| Records for the exercise |
..........

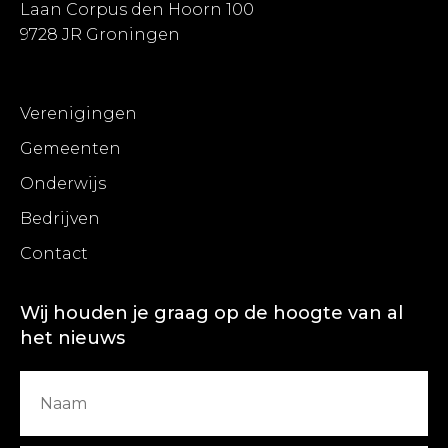
Laan Corpus den Hoorn 100
9728 JR Groningen
Verenigingen
Gemeenten
Onderwijs
Bedrijven
Contact
Wij houden je graag op de hoogte van al
het nieuws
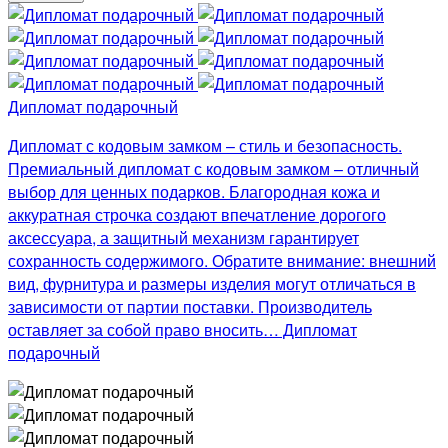
Дипломат подарочный
Дипломат с кодовым замком – стиль и безопасность.
Премиальный дипломат с кодовым замком – отличный
выбор для ценных подарков. Благородная кожа и
аккуратная строчка создают впечатление дорогого
аксессуара, а защитный механизм гарантирует
сохранность содержимого. Обратите внимание: внешний
вид, фурнитура и размеры изделия могут отличаться в
зависимости от партии поставки. Производитель
оставляет за собой право вносить… Дипломат
подарочный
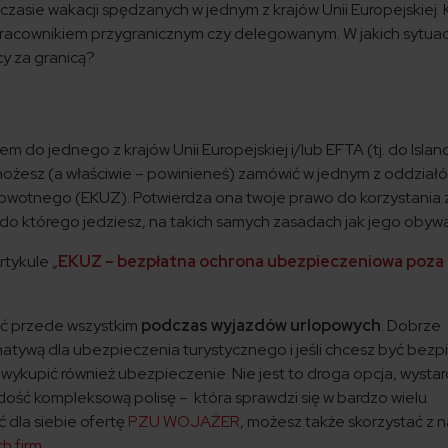
czasie wakacji spędzanych w jednym z krajów Unii Europejskiej. 
ś pracownikiem przygranicznym czy delegowanym. W jakich sytua
cy za granicą?
do jednego z krajów Unii Europejskiej i/lub EFTA (tj. do Island
) możesz (a właściwie – powinieneś) zamówić w jednym z oddzia
owotnego (EKUZ). Potwierdza ona twoje prawo do korzystania 
, do którego jedziesz, na takich samych zasadach jak jego obyw
rtykule „
EKUZ – bezpłatna ochrona ubezpieczeniowa poza
ać przede wszystkim
podczas wyjazdów urlopowych
. Dobrze
rnatywą dla ubezpieczenia turystycznego i jeśli chcesz być bezp
wykupić również ubezpieczenie. Nie jest to droga opcja, wystar
dość kompleksową polisę – która sprawdzi się w bardzo wielu
 dla siebie ofertę
PZU WOJAŻER
, możesz także skorzystać z n
ch firm
.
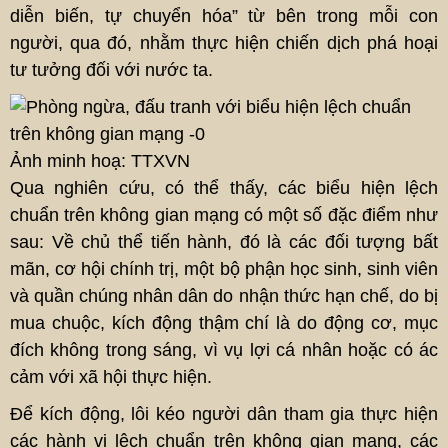
diễn biến, tự chuyển hóa” từ bên trong mỗi con
người, qua đó, nhằm thực hiện chiến dịch phá hoại
tư tưởng đối với nước ta.
Ảnh minh hoạ: TTXVN
Qua nghiên cứu, có thể thấy, các biểu hiện lệch
chuẩn trên không gian mạng có một số đặc điểm như
sau: Về chủ thể tiến hành, đó là các đối tượng bất
mãn, cơ hội chính trị, một bộ phận học sinh, sinh viên
và quần chúng nhân dân do nhận thức hạn chế, do bị
mua chuộc, kích động thậm chí là do động cơ, mục
đích không trong sáng, vì vụ lợi cá nhân hoặc có ác
cảm với xã hội thực hiện.
Để kích động, lôi kéo người dân tham gia thực hiện
các hành vi lệch chuẩn trên không gian mạng, các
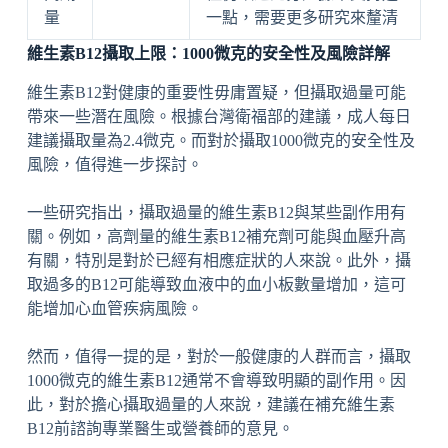
量
一點，需要更多研究來釐清
維生素B12攝取上限：1000微克的安全性及風險詳解
維生素B12對健康的重要性毋庸置疑，但攝取過量可能
帶來一些潛在風險。根據台灣衛福部的建議，成人每日
建議攝取量為2.4微克。而對於攝取1000微克的安全性及
風險，值得進一步探討。
一些研究指出，攝取過量的維生素B12與某些副作用有
關。例如，高劑量的維生素B12補充劑可能與血壓升高
有關，特別是對於已經有相應症狀的人來說。此外，攝
取過多的B12可能導致血液中的血小板數量增加，這可
能增加心血管疾病風險。
然而，值得一提的是，對於一般健康的人群而言，攝取
1000微克的維生素B12通常不會導致明顯的副作用。因
此，對於擔心攝取過量的人來說，建議在補充維生素
B12前諮詢專業醫生或營養師的意見。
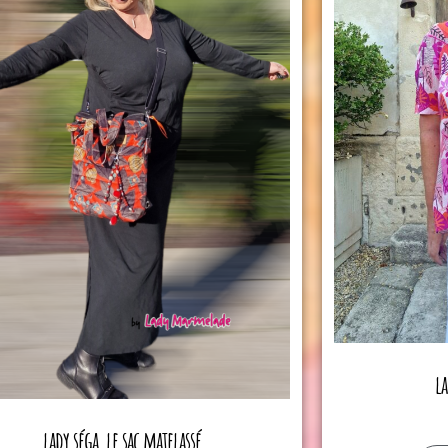
la
lady séga, le sac matelassé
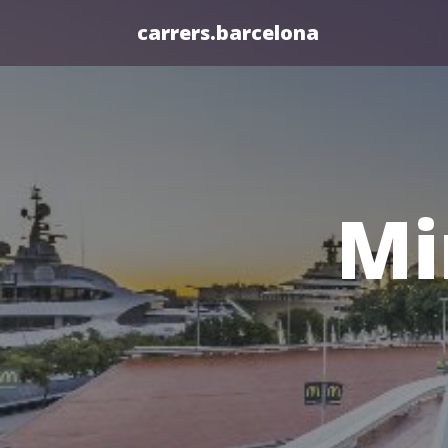
carrers.barcelona
Mi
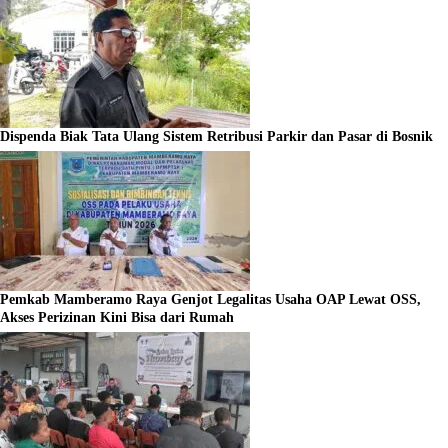
Dispenda Biak Tata Ulang Sistem Retribusi Parkir dan Pasar di Bosnik
Pemkab Mamberamo Raya Genjot Legalitas Usaha OAP Lewat OSS,
Akses Perizinan Kini Bisa dari Rumah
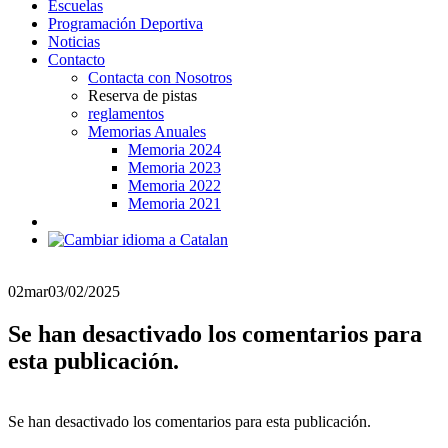
Escuelas
Programación Deportiva
Noticias
Contacto
Contacta con Nosotros
Reserva de pistas
reglamentos
Memorias Anuales
Memoria 2024
Memoria 2023
Memoria 2022
Memoria 2021
02
mar
03/02/2025
Se han desactivado los comentarios para
esta publicación.
Se han desactivado los comentarios para esta publicación.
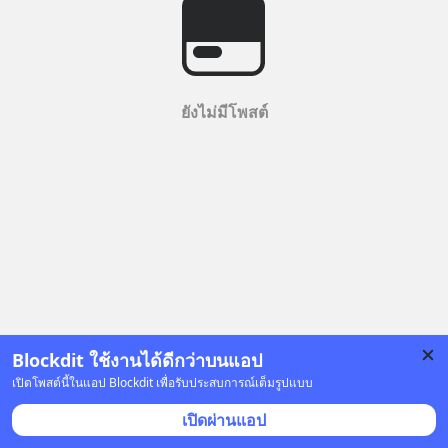
ยังไม่มีโพสต์
Blockdit ใช้งานได้ดีกว่าบนแอป
เปิดโพสต์นี้ในแอป Blockdit เพื่อรับประสบการณ์เต็มรูปแบบ
เปิดผ่านแอป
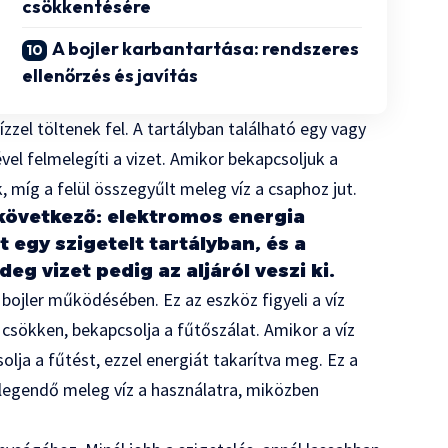
csökkentésére
A bojler karbantartása: rendszeres
ellenőrzés és javítás
vízzel töltenek fel. A tartályban található egy vagy
el felmelegíti a vizet. Amikor bekapcsoljuk a
k, míg a felül összegyűlt meleg víz a csaphoz jut.
 következő: elektromos energia
t egy szigetelt tartályban, és a
deg vizet pedig az aljáról veszi ki.
bojler működésében. Ez az eszköz figyeli a víz
 csökken, bekapcsolja a fűtőszálat. Amikor a víz
olja a fűtést, ezzel energiát takarítva meg. Ez a
elegendő meleg víz a használatra, miközben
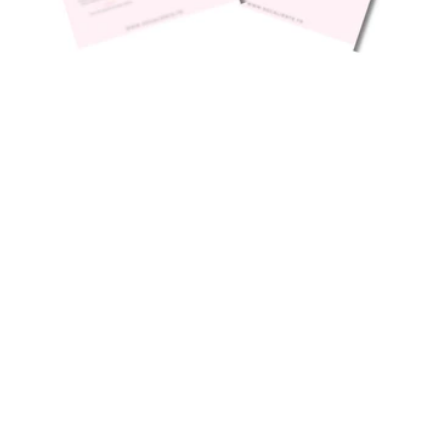
Pour aller plus loin
🔐 Money Magnet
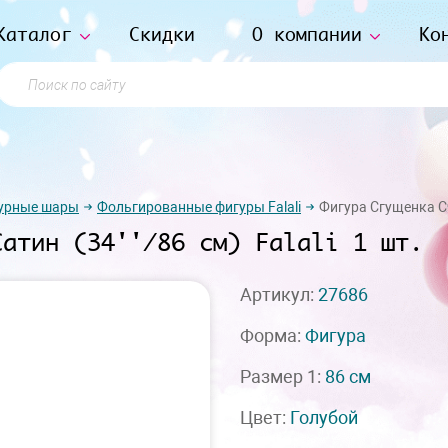
Каталог
Скидки
О компании
Ко
Поиск по сайту
урные шары
Фольгированные фигуры Falali
Фигура Сгущенка Сча
Сатин (34''/86 см) Falali 1 шт.
Артикул:
27686
Форма:
Фигура
Размер 1:
86 см
Цвет:
Голубой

..........

| Prompt |
Once the lines of the entries containing the word "hành" have been counted, report the number alone.

| Solution below |
2